Biskup porównał Morawieckiego i Szumowskiego do ewangelistów. Teraz tłumaczy, co miał na myśli
W trakcie Apelu Jasnogórskiego emerytowany biskup częstochowski Antoni Długosz wyraźnie nawiązał do polityki. Mateusza Morawieckiego i Łukasza Szumowskiego porównał nawet...do ewangelistów. – Obecnie dwaj przedstawiciele naszej władzy, wybranej przez większość Polaków, uobecniają charyzmat dwóch ewangelistów, piszących słowami i czynami ewangelię twojego syna. Ewangelista Mateusz premier Morawiecki pochyla się nad egzystencją naszego narodu, by żyło się lepiej. Z kolei ewangelista Łukasz, profesor Szumowski jest przedłużeniem czynów Jezusa, troszcząc się o nasze życie i zdrowie. Dziękujemy Boża matko za ich posługę – mówił biskup.
„Uczył się bezinteresownej służby ludziom od Twojego syna matko”
Kościelny hierarcha wspomniał także o zarzutach, które są kierowane pod adresem ministra zdrowia. – To dzięki ofiarnej służbie naszych władz, siewca śmierci ma ograniczone żniwa w naszym kraju. Przy skrajnych postawach niektórych Polaków, szkodliwie oceniających działalność ministra profesora Szumowskiego, należy przypomnieć o wdzięczności wobec jego osoby i wspomnianych przez papieża Franciszka ludziach pochylających się nad cierpieniami w czasie pandemii – skomentował.
„Szumowski pisze Ewangelię Chrystusa swoimi słowami i czynami”
Słowa kościelnego hierarchy wywołały mnóstwo komentarzy. Zwracano przede wszystkim uwagę na fakt, iż Kościół nie powinien się w tak wyraźny sposób mieszać do polityki. Na antenie Telewizji Trwam bp Długosz wyjaśnił, co miał na myśli porównując polityków partii rządzącej do ewangelistów. – Pragnąłem jako katecheta, nie polityk, przypomnieć istotną prawdę, iż wszystkie wydarzenia Starego i Nowego Testamentu objawiają się w życiu każdego z nas. Dziś my przejmujemy postawy oraz zachowania bohaterów biblijnych i na kanwie naszego życia Pan Bóg pisze historię zbawienia – tłumaczył.
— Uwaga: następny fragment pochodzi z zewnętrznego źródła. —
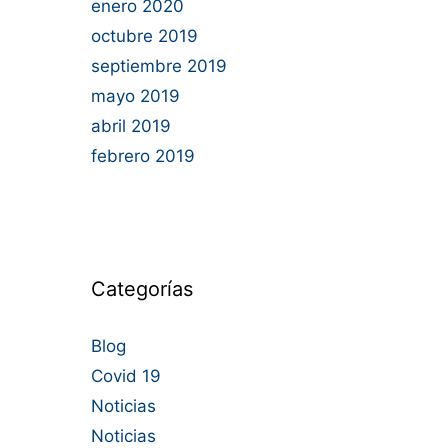
enero 2020
octubre 2019
septiembre 2019
mayo 2019
abril 2019
febrero 2019
Categorías
Blog
Covid 19
Noticias
Noticias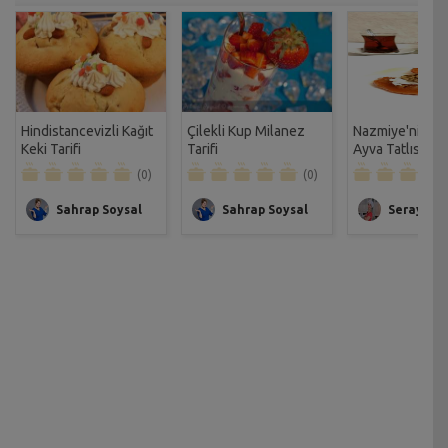
Hindistancevizli Kağıt
Çilekli Kup Milanez
Nazmiye'nin Ka
Keki Tarifi
Tarifi
Ayva Tatlısı
(0)
(0)
Sahrap Soysal
Sahrap Soysal
Seray Ba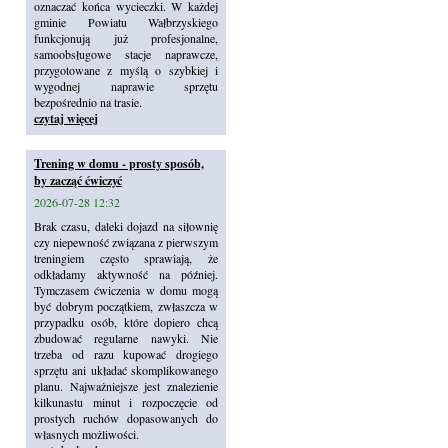
oznaczać końca wycieczki. W każdej
gminie Powiatu Wałbrzyskiego
funkcjonują już profesjonalne,
samoobsługowe stacje naprawcze,
przygotowane z myślą o szybkiej i
wygodnej naprawie sprzętu
bezpośrednio na trasie.
czytaj więcej
Trening w domu - prosty sposób,
by zacząć ćwiczyć
2026-07-28 12:32
Brak czasu, daleki dojazd na siłownię
czy niepewność związana z pierwszym
treningiem często sprawiają, że
odkładamy aktywność na później.
Tymczasem ćwiczenia w domu mogą
być dobrym początkiem, zwłaszcza w
przypadku osób, które dopiero chcą
zbudować regularne nawyki. Nie
trzeba od razu kupować drogiego
sprzętu ani układać skomplikowanego
planu. Najważniejsze jest znalezienie
kilkunastu minut i rozpoczęcie od
prostych ruchów dopasowanych do
własnych możliwości.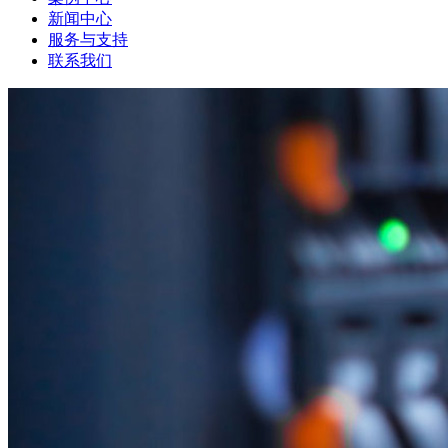
新闻中心
服务与支持
联系我们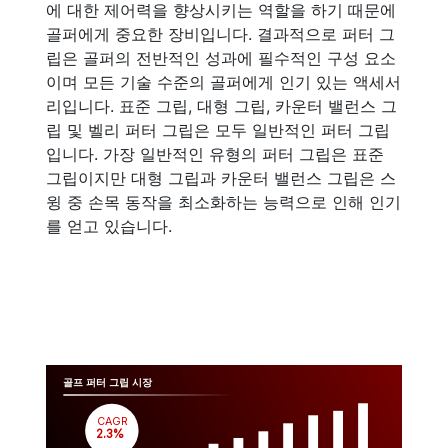
에 대한 제어력을 향상시키는 역할을 하기 때문에
골퍼에게 중요한 장비입니다. 결과적으로 퍼터 그
립은 골퍼의 전반적인 성과에 필수적인 구성 요소
이며 모든 기술 수준의 골퍼에게 인기 있는 액세서
리입니다. 표준 그립, 대형 그립, 카운터 밸런스 그
립 및 벨리 퍼터 그립은 모두 일반적인 퍼터 그립
입니다. 가장 일반적인 유형의 퍼터 그립은 표준
그립이지만 대형 그립과 카운터 밸런스 그립은 스
윙 중 손목 동작을 최소화하는 능력으로 인해 인기
를 얻고 있습니다.
골프 퍼터 그립 시장
CAGR
 2.3%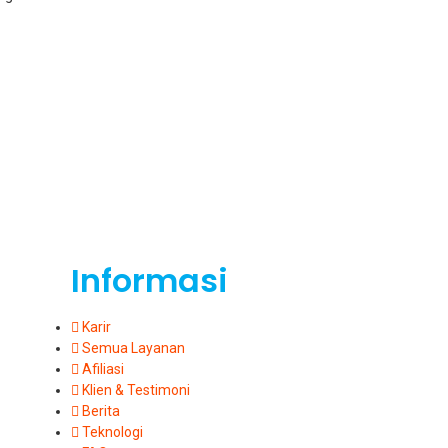
Informasi
Karir
Semua Layanan
Afiliasi
Klien & Testimoni
Berita
Teknologi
Duchowny dodał, że w jego ocenie Łukasz Szumowski – tak jak każdy człowiek – pisze Ewangelię Chrystusa swoimi słowami i czynami. – My także jesteśmy bohaterami biblijnymi w zależności od tego jak odbieramy Słowo Boże i realizujemy je w życiu, możemy być pozytywnymi bohaterami, jak było w przypadku wielu bohaterów biblijnych, a także negatywnie odbierać doświadczenia związane z misją, jaką daje nam Jezus Chrystus – podkreślił.